Theoretical and experimental evaluation of screen-printed tubular carbon ink disposable sensor well electrodes by dc and Fourier transformed ac voltammetry

Abstract

Mass-produced, screen-printed, carbon-ink-based microtubular band (well) electrodes, suitable for routine sensing applications, have been fabricated and evaluated with respect to their theoretical and analytical performance. Microscopic examination of the electrode surface reveals they are inherently rough and could easily suffer from high and variable resistance, capacitance and area, unless care is taken to minimise these problems. Simulation models have been applied to analyse cyclic voltammetric responses obtained at the well electrodes. Results of these theoretical calculations further demonstrate the care needed with electrode design and resistance in carbon ink electrodes. Substantial differences in voltammetry when wells are produced by mechanically punching or laser drilling are considered.
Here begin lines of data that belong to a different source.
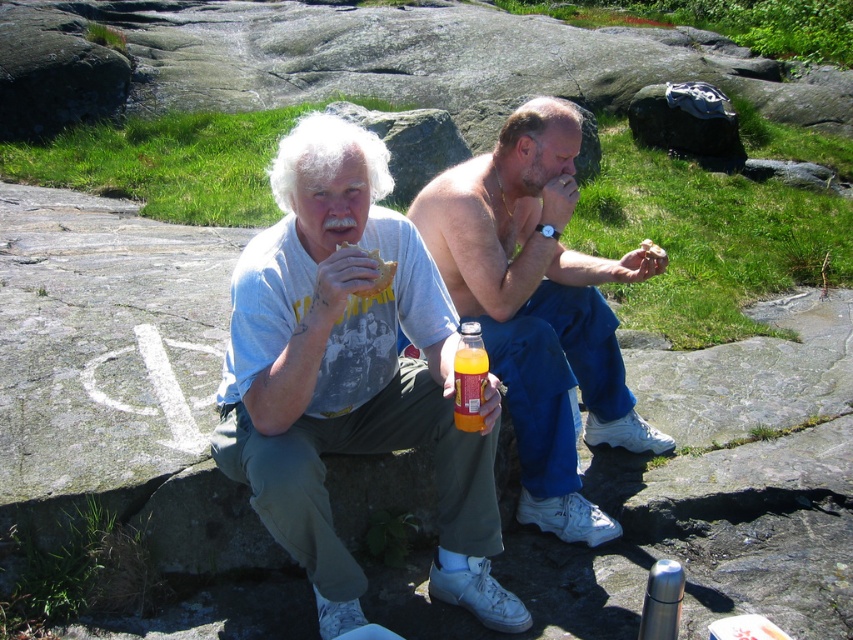 Can you confirm if shiny orange bottle at center is positioned below matte bread at center?

Yes.

How distant is shiny orange bottle at center from matte bread at center?

The distance of shiny orange bottle at center from matte bread at center is 34.72 inches.

Is point (595, 358) less distant than point (384, 285)?

No, it is behind (384, 285).

Identify the location of shiny orange bottle at center. (538, 308).

Who is shorter, orange plastic bottle at center or matte bread at center?

matte bread at center is shorter.

Does orange plastic bottle at center appear on the right side of matte bread at center?

Indeed, orange plastic bottle at center is positioned on the right side of matte bread at center.

Is point (485, 355) in front of point (383, 282)?

Yes, it is in front of point (383, 282).

Identify the location of orange plastic bottle at center. (469, 378).

Which of these two, matte gray t-shirt at center or matte bread at center, stands shorter?

With less height is matte bread at center.

Who is more forward, (x=312, y=554) or (x=393, y=273)?

Positioned in front is point (x=393, y=273).

Describe the element at coordinates (349, 376) in the screenshot. The height and width of the screenshot is (640, 853). I see `matte gray t-shirt at center` at that location.

The image size is (853, 640). I want to click on matte gray t-shirt at center, so click(x=349, y=376). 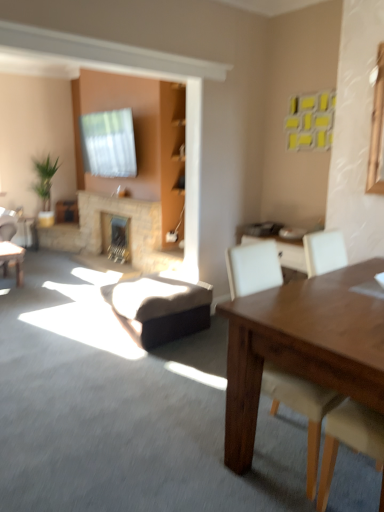 Question: Looking at their shapes, would you say natural stone fireplace at center, which ranks as the second fireplace in back-to-front order, is wider or thinner than stone fireplace at center, the first fireplace positioned from the back?

Choices:
 (A) wide
 (B) thin

Answer: (B)

Question: Is natural stone fireplace at center, which ranks as the second fireplace in back-to-front order, taller or shorter than stone fireplace at center, the 2th fireplace in the front-to-back sequence?

Choices:
 (A) tall
 (B) short

Answer: (A)

Question: Estimate the real-world distances between objects in this image. Which object is farther from the natural stone fireplace at center, positioned as the 1th fireplace in front-to-back order?

Choices:
 (A) brown leather swivel chair at center
 (B) stone fireplace at center, the 2th fireplace in the front-to-back sequence
 (C) green leafy plant at left
 (D) white leather chair at right

Answer: (D)

Question: Which of these objects is positioned closest to the brown leather swivel chair at center?

Choices:
 (A) green leafy plant at left
 (B) stone fireplace at center, the 2th fireplace in the front-to-back sequence
 (C) white leather chair at right
 (D) natural stone fireplace at center, which ranks as the second fireplace in back-to-front order

Answer: (C) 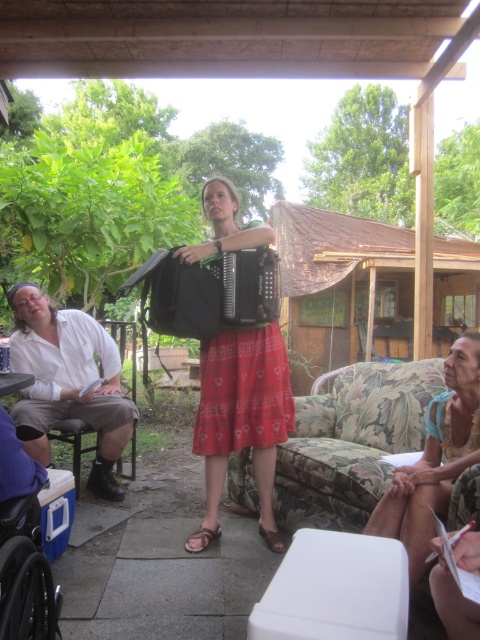 You are a guest at this outdoor gathering and want to sit down. You see the floral fabric couch at lower center and the white cotton shirt at left. Which object is located to the right of the other?

The floral fabric couch at lower center is positioned on the right side of white cotton shirt at left.

You are a caterer setting up a small table between the matte black accordion at center and the white cotton shirt at left. The table must be 3 feet wide. Will there be enough space between them to place the table?

The distance between the matte black accordion at center and the white cotton shirt at left is 35.59 inches. Since 3 feet is equal to 36 inches, the space is slightly insufficient. The table will not fit comfortably between them.

You are standing at point (x=99, y=342) and want to walk to point (x=363, y=461). Based on the scene description, which direction should you move to reach your destination?

To reach point (x=363, y=461) from point (x=99, y=342), you should move forward since point (x=363, y=461) is in front of point (x=99, y=342). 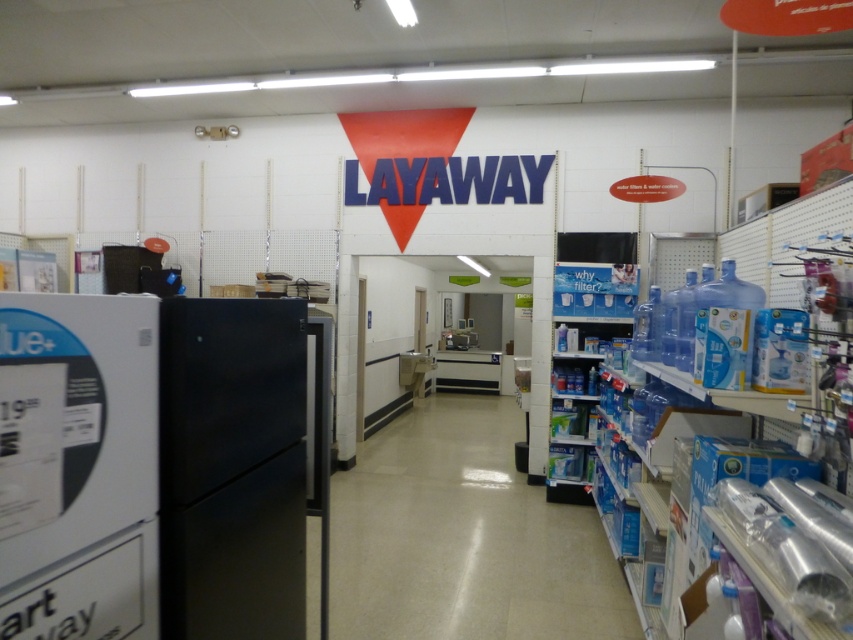 You are a customer in the store and want to compare the height of the clear plastic bottles at center and the clear plastic bottle at right. Which one is taller?

The clear plastic bottle at right is taller than the clear plastic bottles at center.

What are the coordinates of the clear plastic bottles at center?

The clear plastic bottles at center are located at coordinates point (463, 538). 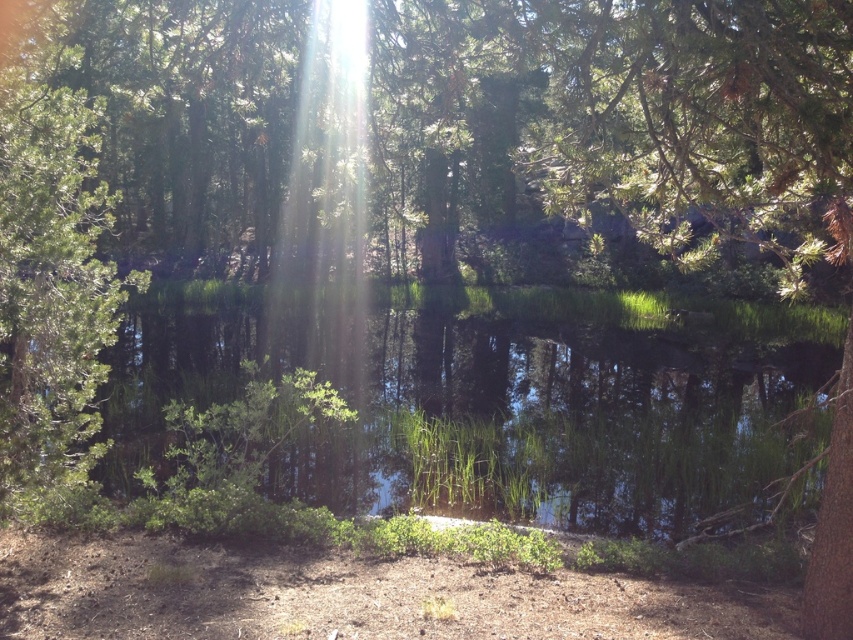 From the picture: Is green matte tree at upper center further to camera compared to green reflective water at center?

No, green matte tree at upper center is in front of green reflective water at center.

Image resolution: width=853 pixels, height=640 pixels. Describe the element at coordinates (621, 115) in the screenshot. I see `green matte tree at upper center` at that location.

Image resolution: width=853 pixels, height=640 pixels. I want to click on green matte tree at upper center, so click(x=621, y=115). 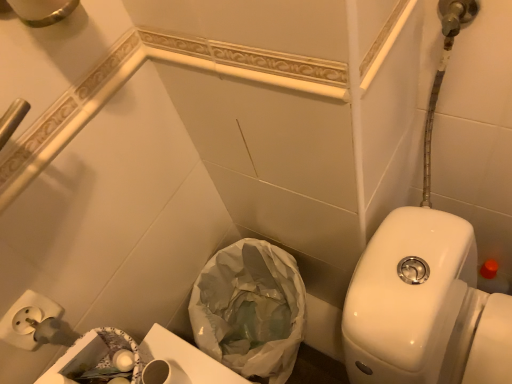 Question: Can you see white glossy toilet at right touching white plastic bag at lower center?

Choices:
 (A) no
 (B) yes

Answer: (A)

Question: Can you confirm if white glossy toilet at right is wider than white plastic bag at lower center?

Choices:
 (A) yes
 (B) no

Answer: (A)

Question: Is white glossy toilet at right at the right side of white plastic bag at lower center?

Choices:
 (A) no
 (B) yes

Answer: (B)

Question: Considering the relative sizes of white glossy toilet at right and white plastic bag at lower center in the image provided, is white glossy toilet at right shorter than white plastic bag at lower center?

Choices:
 (A) yes
 (B) no

Answer: (A)

Question: From a real-world perspective, is white glossy toilet at right on top of white plastic bag at lower center?

Choices:
 (A) no
 (B) yes

Answer: (B)

Question: Considering the relative sizes of white glossy toilet at right and white plastic bag at lower center in the image provided, is white glossy toilet at right smaller than white plastic bag at lower center?

Choices:
 (A) yes
 (B) no

Answer: (B)

Question: Does white plastic bag at lower center have a greater width compared to white glossy toilet at right?

Choices:
 (A) yes
 (B) no

Answer: (B)

Question: Would you say white glossy toilet at right is part of white plastic bag at lower center's contents?

Choices:
 (A) yes
 (B) no

Answer: (B)

Question: Is white plastic bag at lower center taller than white glossy toilet at right?

Choices:
 (A) yes
 (B) no

Answer: (A)

Question: Considering the relative sizes of white plastic bag at lower center and white glossy toilet at right in the image provided, is white plastic bag at lower center thinner than white glossy toilet at right?

Choices:
 (A) no
 (B) yes

Answer: (B)

Question: Is white plastic bag at lower center not within white glossy toilet at right?

Choices:
 (A) no
 (B) yes

Answer: (B)

Question: Is white plastic bag at lower center oriented away from white glossy toilet at right?

Choices:
 (A) yes
 (B) no

Answer: (B)

Question: Considering the positions of white glossy toilet at right and white plastic bag at lower center in the image, is white glossy toilet at right wider or thinner than white plastic bag at lower center?

Choices:
 (A) wide
 (B) thin

Answer: (A) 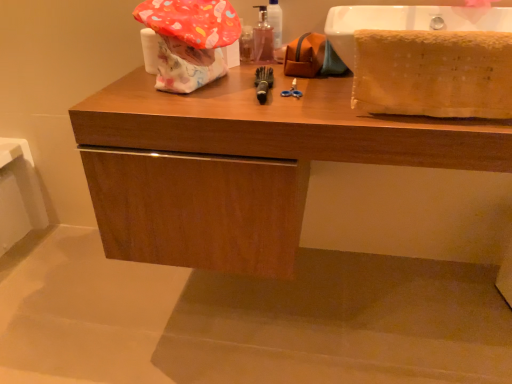 The width and height of the screenshot is (512, 384). What do you see at coordinates (263, 83) in the screenshot?
I see `black rubber toothbrush at center` at bounding box center [263, 83].

What do you see at coordinates (263, 38) in the screenshot? The width and height of the screenshot is (512, 384). I see `translucent plastic mouthwash at center` at bounding box center [263, 38].

Locate an element on the screen. The height and width of the screenshot is (384, 512). black rubber toothbrush at center is located at coordinates click(263, 83).

From a real-world perspective, between black rubber toothbrush at center and soft yellow towel at right, who is vertically lower?

black rubber toothbrush at center, from a real-world perspective.

How distant is black rubber toothbrush at center from soft yellow towel at right?

black rubber toothbrush at center is 13.65 inches from soft yellow towel at right.

Is black rubber toothbrush at center directly adjacent to soft yellow towel at right?

black rubber toothbrush at center and soft yellow towel at right are not in contact.

Is black rubber toothbrush at center oriented towards soft yellow towel at right?

No, black rubber toothbrush at center is not aimed at soft yellow towel at right.

Looking at this image, from the image's perspective, between soft yellow towel at right and translucent plastic mouthwash at center, who is located below?

soft yellow towel at right, from the image's perspective.

Which is more to the left, soft yellow towel at right or translucent plastic mouthwash at center?

From the viewer's perspective, translucent plastic mouthwash at center appears more on the left side.

From the picture: Would you say soft yellow towel at right is outside translucent plastic mouthwash at center?

Yes.

From a real-world perspective, is wooden cabinet at center below soft yellow towel at right?

Yes, from a real-world perspective, wooden cabinet at center is beneath soft yellow towel at right.

Is wooden cabinet at center surrounding soft yellow towel at right?

No, soft yellow towel at right is located outside of wooden cabinet at center.

Is there a large distance between wooden cabinet at center and soft yellow towel at right?

wooden cabinet at center is near soft yellow towel at right, not far away.

How much distance is there between wooden cabinet at center and soft yellow towel at right?

wooden cabinet at center is 10.54 inches away from soft yellow towel at right.

Is translucent plastic mouthwash at center positioned with its back to wooden cabinet at center?

translucent plastic mouthwash at center is not turned away from wooden cabinet at center.

Is translucent plastic mouthwash at center located outside wooden cabinet at center?

Yes, translucent plastic mouthwash at center is outside of wooden cabinet at center.

Between translucent plastic mouthwash at center and wooden cabinet at center, which one has more height?

Standing taller between the two is wooden cabinet at center.

What's the angular difference between translucent plastic mouthwash at center and wooden cabinet at center's facing directions?

The angle between the facing direction of translucent plastic mouthwash at center and the facing direction of wooden cabinet at center is 5.48 degrees.

Does black rubber toothbrush at center turn towards translucent plastic mouthwash at center?

No, black rubber toothbrush at center is not turned towards translucent plastic mouthwash at center.

Is point (270, 80) more distant than point (262, 22)?

No, it is not.

Measure the distance from black rubber toothbrush at center to translucent plastic mouthwash at center.

They are 20.19 centimeters apart.

Looking at the image, does black rubber toothbrush at center seem bigger or smaller compared to translucent plastic mouthwash at center?

black rubber toothbrush at center is bigger than translucent plastic mouthwash at center.

Would you consider translucent plastic mouthwash at center to be distant from soft yellow towel at right?

No, translucent plastic mouthwash at center is not far away from soft yellow towel at right.

From a real-world perspective, who is located higher, translucent plastic mouthwash at center or soft yellow towel at right?

In real-world perspective, translucent plastic mouthwash at center is above.

In terms of size, does translucent plastic mouthwash at center appear bigger or smaller than soft yellow towel at right?

In the image, translucent plastic mouthwash at center appears to be smaller than soft yellow towel at right.

How much distance is there between translucent plastic mouthwash at center and black rubber toothbrush at center?

translucent plastic mouthwash at center and black rubber toothbrush at center are 20.19 centimeters apart from each other.

Is point (267, 21) farther from viewer compared to point (259, 74)?

Yes, it is behind point (259, 74).

Considering their positions, is translucent plastic mouthwash at center located in front of or behind black rubber toothbrush at center?

translucent plastic mouthwash at center is behind black rubber toothbrush at center.

Where is `tool that is on the left side of translucent plastic mouthwash at center`? The image size is (512, 384). tool that is on the left side of translucent plastic mouthwash at center is located at coordinates (263, 83).

Locate an element on the screen. blanket that is in front of the black rubber toothbrush at center is located at coordinates (433, 73).

Identify the location of blanket on the right of translucent plastic mouthwash at center. This screenshot has height=384, width=512. (433, 73).

Considering their positions, is black rubber toothbrush at center positioned closer to soft yellow towel at right than wooden cabinet at center?

wooden cabinet at center is positioned closer to the anchor soft yellow towel at right.

From the image, which object appears to be farther from wooden cabinet at center, soft yellow towel at right or black rubber toothbrush at center?

Among the two, soft yellow towel at right is located further to wooden cabinet at center.

When comparing their distances from soft yellow towel at right, does translucent plastic mouthwash at center or wooden cabinet at center seem further?

Based on the image, translucent plastic mouthwash at center appears to be further to soft yellow towel at right.

Estimate the real-world distances between objects in this image. Which object is closer to soft yellow towel at right, wooden cabinet at center or black rubber toothbrush at center?

wooden cabinet at center is positioned closer to the anchor soft yellow towel at right.

When comparing their distances from translucent plastic mouthwash at center, does wooden cabinet at center or black rubber toothbrush at center seem further?

Among the two, wooden cabinet at center is located further to translucent plastic mouthwash at center.

From the image, which object appears to be farther from translucent plastic mouthwash at center, black rubber toothbrush at center or soft yellow towel at right?

Among the two, soft yellow towel at right is located further to translucent plastic mouthwash at center.

Looking at the image, which one is located closer to wooden cabinet at center, translucent plastic mouthwash at center or black rubber toothbrush at center?

Among the two, black rubber toothbrush at center is located nearer to wooden cabinet at center.

From the image, which object appears to be nearer to translucent plastic mouthwash at center, soft yellow towel at right or wooden cabinet at center?

Among the two, wooden cabinet at center is located nearer to translucent plastic mouthwash at center.

Find the location of a particular element. The width and height of the screenshot is (512, 384). tool positioned between soft yellow towel at right and translucent plastic mouthwash at center from near to far is located at coordinates (263, 83).

You are a GUI agent. You are given a task and a screenshot of the screen. Output one action in this format:
    pyautogui.click(x=<x>, y=<y>)
    Task: Click on the blanket positioned between wooden cabinet at center and translucent plastic mouthwash at center from near to far
    The width and height of the screenshot is (512, 384).
    Given the screenshot: What is the action you would take?
    pyautogui.click(x=433, y=73)

You are a GUI agent. You are given a task and a screenshot of the screen. Output one action in this format:
    pyautogui.click(x=<x>, y=<y>)
    Task: Click on the tool between wooden cabinet at center and translucent plastic mouthwash at center in the front-back direction
    Image resolution: width=512 pixels, height=384 pixels.
    Given the screenshot: What is the action you would take?
    pyautogui.click(x=263, y=83)

Where is `bathroom cabinet between black rubber toothbrush at center and soft yellow towel at right in the horizontal direction`? This screenshot has height=384, width=512. bathroom cabinet between black rubber toothbrush at center and soft yellow towel at right in the horizontal direction is located at coordinates (242, 165). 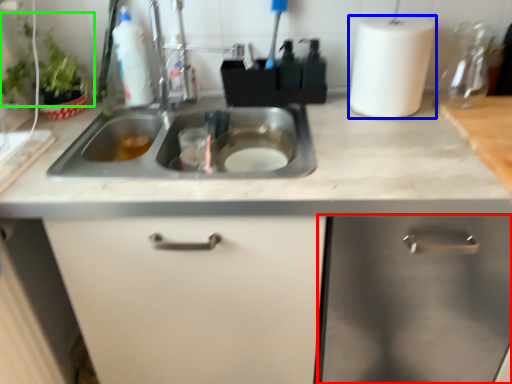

The application of multi- and single-frequency Fourier Transform ac voltammetry, previously applied to planar carbon ink disc electrodes for quality control purposes, is now demonstrated with respect to the microtubular band electrode geometry. Theoretical and practical limitations are discussed, as is the analytical application to the reversible \(\left[ {{\text{Ru}}\left( {{\text{NH}}_3 } \right)_6 } \right]^{3 + } + e^ - \rightleftharpoons \left[ {{\text{Ru}}\left( {{\text{NH}}_3 } \right)_6 } \right]^{2 + } \) redox couple in the presence of oxygen in aqueous solution.